Do not track KPIs as a flat list. Arrange them as a KPI tree (or metric tree): a top metric broken into the metrics that mathematically or causally drive it, level by level, down to the operational measures teams own, so you know which lower metric to investigate when a top one moves. At the top, name a single north-star metric: the measure that best captures core value delivered to customers (for a marketplace, completed transactions). It aligns effort and stops departments optimizing conflicting local numbers, but only if it measures value rather than vanity and guardrails balance it.
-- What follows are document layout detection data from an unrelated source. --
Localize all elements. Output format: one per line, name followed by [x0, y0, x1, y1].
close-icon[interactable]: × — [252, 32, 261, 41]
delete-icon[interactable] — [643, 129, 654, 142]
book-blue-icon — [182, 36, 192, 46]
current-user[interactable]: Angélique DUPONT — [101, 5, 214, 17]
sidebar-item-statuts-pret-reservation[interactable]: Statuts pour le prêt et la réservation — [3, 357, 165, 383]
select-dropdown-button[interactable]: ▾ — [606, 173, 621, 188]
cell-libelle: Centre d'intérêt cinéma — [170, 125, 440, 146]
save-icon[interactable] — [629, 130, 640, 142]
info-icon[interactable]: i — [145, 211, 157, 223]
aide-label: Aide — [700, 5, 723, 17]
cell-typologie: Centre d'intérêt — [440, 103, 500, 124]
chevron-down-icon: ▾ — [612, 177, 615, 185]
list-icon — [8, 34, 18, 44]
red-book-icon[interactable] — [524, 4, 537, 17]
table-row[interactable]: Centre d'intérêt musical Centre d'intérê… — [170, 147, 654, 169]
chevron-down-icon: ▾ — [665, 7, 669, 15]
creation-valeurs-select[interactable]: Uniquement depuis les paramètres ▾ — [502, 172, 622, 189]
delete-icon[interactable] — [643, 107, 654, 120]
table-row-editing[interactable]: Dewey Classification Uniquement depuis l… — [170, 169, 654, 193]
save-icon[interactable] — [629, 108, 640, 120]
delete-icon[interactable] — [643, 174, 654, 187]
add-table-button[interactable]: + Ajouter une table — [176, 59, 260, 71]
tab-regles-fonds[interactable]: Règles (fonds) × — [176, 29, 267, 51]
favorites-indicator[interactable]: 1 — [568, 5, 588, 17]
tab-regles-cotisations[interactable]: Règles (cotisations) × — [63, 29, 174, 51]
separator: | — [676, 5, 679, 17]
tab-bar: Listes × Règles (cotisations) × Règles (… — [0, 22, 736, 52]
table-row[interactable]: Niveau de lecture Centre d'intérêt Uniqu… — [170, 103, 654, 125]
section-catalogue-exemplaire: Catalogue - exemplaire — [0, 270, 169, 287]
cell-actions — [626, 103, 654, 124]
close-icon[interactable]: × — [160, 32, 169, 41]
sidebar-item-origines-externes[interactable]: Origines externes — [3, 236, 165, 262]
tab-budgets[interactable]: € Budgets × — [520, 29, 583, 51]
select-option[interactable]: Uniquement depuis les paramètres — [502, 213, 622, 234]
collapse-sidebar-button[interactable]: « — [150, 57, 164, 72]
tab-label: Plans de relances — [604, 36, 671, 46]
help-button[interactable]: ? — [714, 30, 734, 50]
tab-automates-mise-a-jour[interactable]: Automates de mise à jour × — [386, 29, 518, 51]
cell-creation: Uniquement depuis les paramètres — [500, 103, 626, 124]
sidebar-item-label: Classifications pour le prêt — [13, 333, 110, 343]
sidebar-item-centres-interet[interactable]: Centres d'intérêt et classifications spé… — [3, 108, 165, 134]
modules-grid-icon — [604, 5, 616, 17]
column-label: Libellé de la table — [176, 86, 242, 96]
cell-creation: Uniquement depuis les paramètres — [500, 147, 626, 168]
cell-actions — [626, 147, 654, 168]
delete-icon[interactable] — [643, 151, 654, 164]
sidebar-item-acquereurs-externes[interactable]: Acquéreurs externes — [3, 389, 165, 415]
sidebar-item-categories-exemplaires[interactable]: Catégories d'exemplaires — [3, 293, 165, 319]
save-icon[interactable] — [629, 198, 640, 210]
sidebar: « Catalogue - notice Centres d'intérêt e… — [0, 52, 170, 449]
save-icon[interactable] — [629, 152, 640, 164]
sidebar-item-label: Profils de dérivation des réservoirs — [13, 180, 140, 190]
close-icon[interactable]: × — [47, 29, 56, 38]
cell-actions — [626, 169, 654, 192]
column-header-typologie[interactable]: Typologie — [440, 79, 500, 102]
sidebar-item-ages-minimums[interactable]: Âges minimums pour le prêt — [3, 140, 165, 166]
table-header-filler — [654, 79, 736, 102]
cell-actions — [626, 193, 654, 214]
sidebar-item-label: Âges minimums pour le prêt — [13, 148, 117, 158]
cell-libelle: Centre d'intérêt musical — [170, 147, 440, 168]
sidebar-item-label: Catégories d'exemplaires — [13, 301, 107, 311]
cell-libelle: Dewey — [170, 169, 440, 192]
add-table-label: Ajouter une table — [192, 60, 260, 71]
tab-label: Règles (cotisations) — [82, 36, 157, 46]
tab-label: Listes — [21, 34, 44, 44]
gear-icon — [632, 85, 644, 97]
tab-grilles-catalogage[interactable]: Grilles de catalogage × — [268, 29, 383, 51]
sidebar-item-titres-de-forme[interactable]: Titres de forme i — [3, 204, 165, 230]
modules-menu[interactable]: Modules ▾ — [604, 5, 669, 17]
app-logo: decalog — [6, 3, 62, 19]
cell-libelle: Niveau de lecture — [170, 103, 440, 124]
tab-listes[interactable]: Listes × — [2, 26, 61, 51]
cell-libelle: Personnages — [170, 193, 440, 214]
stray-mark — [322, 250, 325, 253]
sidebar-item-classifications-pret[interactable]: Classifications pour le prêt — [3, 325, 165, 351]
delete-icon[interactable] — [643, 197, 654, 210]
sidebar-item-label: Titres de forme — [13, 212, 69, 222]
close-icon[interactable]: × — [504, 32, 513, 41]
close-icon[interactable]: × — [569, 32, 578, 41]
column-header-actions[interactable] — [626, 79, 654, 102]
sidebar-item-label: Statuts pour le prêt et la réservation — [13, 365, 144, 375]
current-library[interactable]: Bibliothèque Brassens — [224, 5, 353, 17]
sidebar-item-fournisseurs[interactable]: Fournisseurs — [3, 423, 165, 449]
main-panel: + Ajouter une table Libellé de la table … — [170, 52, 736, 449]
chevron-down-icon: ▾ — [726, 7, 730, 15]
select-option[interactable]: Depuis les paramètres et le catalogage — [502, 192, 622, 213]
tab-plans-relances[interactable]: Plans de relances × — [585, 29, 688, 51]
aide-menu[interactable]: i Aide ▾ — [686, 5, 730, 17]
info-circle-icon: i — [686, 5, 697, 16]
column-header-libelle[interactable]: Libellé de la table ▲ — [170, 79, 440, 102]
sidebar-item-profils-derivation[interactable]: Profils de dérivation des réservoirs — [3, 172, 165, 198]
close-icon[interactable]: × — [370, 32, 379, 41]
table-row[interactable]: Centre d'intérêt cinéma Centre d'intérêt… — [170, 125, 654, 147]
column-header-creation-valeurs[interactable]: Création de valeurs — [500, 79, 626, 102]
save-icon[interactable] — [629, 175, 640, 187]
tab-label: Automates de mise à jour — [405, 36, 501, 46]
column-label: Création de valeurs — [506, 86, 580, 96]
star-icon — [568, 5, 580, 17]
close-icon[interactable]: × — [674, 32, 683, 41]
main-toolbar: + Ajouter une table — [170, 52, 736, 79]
Set baselines, targets, and thresholds

A KPI without a reference point is just a number. Give it three: a baseline (the current or historical value, so change is meaningful), a target (the value you intend to reach, and by when), and thresholds that trigger action (a warning threshold prompts attention, a critical threshold prompts intervention). Ground targets in evidence (past trend, benchmark, or capacity) rather than round-number optimism, and record the reasoning so a miss can be interpreted.

Visualize honestly on dashboards

A KPI dashboard should let a reader grasp status and trend in seconds without being misled. Show trend over time, not a snapshot; start value axes at zero unless there is a stated reason not to, because truncated axes exaggerate change; show variation and uncertainty rather than false precision; annotate context (deploys, incidents, seasonality); and avoid chart tricks that flatter the number (dual axes that imply correlation, cherry-picked ranges, 3-D effects). These practices connect to analytics and business intelligence (chapter 7.3) and product analytics (chapter 7.4).

Instrument operational KPIs: SLIs/SLOs and flow/DORA

Operational health has established KPI vocabularies. From site reliability engineering (chapter 9.1): a service level indicator (SLI) is a measured signal of service health (latency, success rate); a service level objective (SLO) is the target range for an SLI (99.9% of requests succeed); and the error budget is the allowed shortfall (the 0.1% you may spend on risk before you stop and stabilize). From the delivery pipeline (chapter 11.2): flow metrics track work through the system (flow time, throughput, work-in-progress, flow efficiency), and the four DORA metrics (from the DevOps Research and Assessment program) pair speed and stability: deployment frequency, lead time for changes, change failure rate, and failed-deployment recovery time. Both set speed beside stability, so no team can optimize velocity by sacrificing reliability.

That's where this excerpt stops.